1. What causes bedrock weathering? 2. How does taking a whole watershed approach aid researchers in quantifying rates of bedrock weathering? 3. What factors influence the rate at which organic matter is broken down?

#### 21.6 in Aquatic Ecosystems, Most Nutrients Regenerate in the Sediments

21.6 In aquatic ecosystems, most nutrients regenerate in the sediments Because most cycling of elements takes place in an aqueous medium, the chemical and biochemical processes involved are similar in terrestrial and aquatic ecosystems. However, the location of decomposition differs between terrestrial and aquatic ecosystems. In terrestrial ecosystems, nutrients regenerate close to the location, where they are taken up by producers.

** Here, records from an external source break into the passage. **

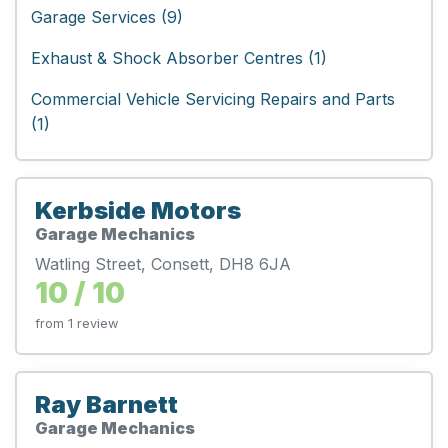
Garage Services (9)
Exhaust & Shock Absorber Centres (1)
Commercial Vehicle Servicing Repairs and Parts
(1)
Kerbside Motors
Garage Mechanics
Watling Street, Consett, DH8 6JA
10 / 10
from 1 review
Ray Barnett
Garage Mechanics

In aquatic ecosystems, however, most nutrients regenerate in sediments, which are often far below the surface waters that contain dominant producers, such as phytoplankton. In addition, in terrestrial ecosystems, aerobic decomposition is most common, whereas decomposition in the sediments and deep waters of aquatic ecosystems is typically anaerobic, which is considerably slower. In this section, we will investigate how decomposition operates in streams and wetlands, which receive much of their energy from leaves that blow in from the surrounding terrestrial environment. We will then examine the important role of sedimentation in rivers, lakes, and oceans and explore how stratification of water affects the movement of regenerated nutrients in lakes and oceans.

Allochthonous Inputs to Streams and Wetlands

As we have discussed in Chapter 6, streams and small, forested wetlands receive a major portion of their energy from the surrounding terrestrial environment from allochthonous inputs in the form of dead leaves that fall into the water. The decomposition process of leaves in a stream is similar to the process on land. As the leaves settle onto the bottom of the stream, the first stage is the leaching of soluble compounds, followed by the shredding of the leaves into smaller pieces by invertebrates such as amphipods, isopods, and larval caddisflies. At the same time that leaves are being shredded, fungi and bacteria are working to decompose the leaves much as they do on land. Given the similar processes in both the terrestrial and stream ecosystems, it is perhaps not surprising that the rate of leaf decomposition depends on the temperature of the water and the chemical composition of the leaves. To determine the rate at which leaves decompose in streams, aquatic ecologists follow a protocol that is similar to the protocol used by terrestrial ecologists.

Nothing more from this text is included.